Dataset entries
====
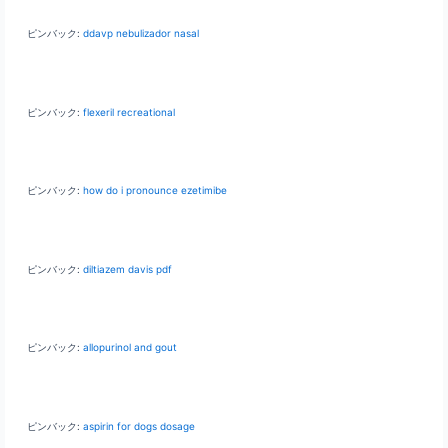
ピンバック:
ddavp nebulizador nasal
ピンバック:
flexeril recreational
ピンバック:
how do i pronounce ezetimibe
ピンバック:
diltiazem davis pdf
ピンバック:
allopurinol and gout
ピンバック:
aspirin for dogs dosage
====
PROBLEM TO SOLVE —
All lines from the one containing "allopurinol and gout" through the end of the data, and no others, are to be given again word for word.

ANSWER SPACE —
allopurinol and gout
ピンバック:
aspirin for dogs dosage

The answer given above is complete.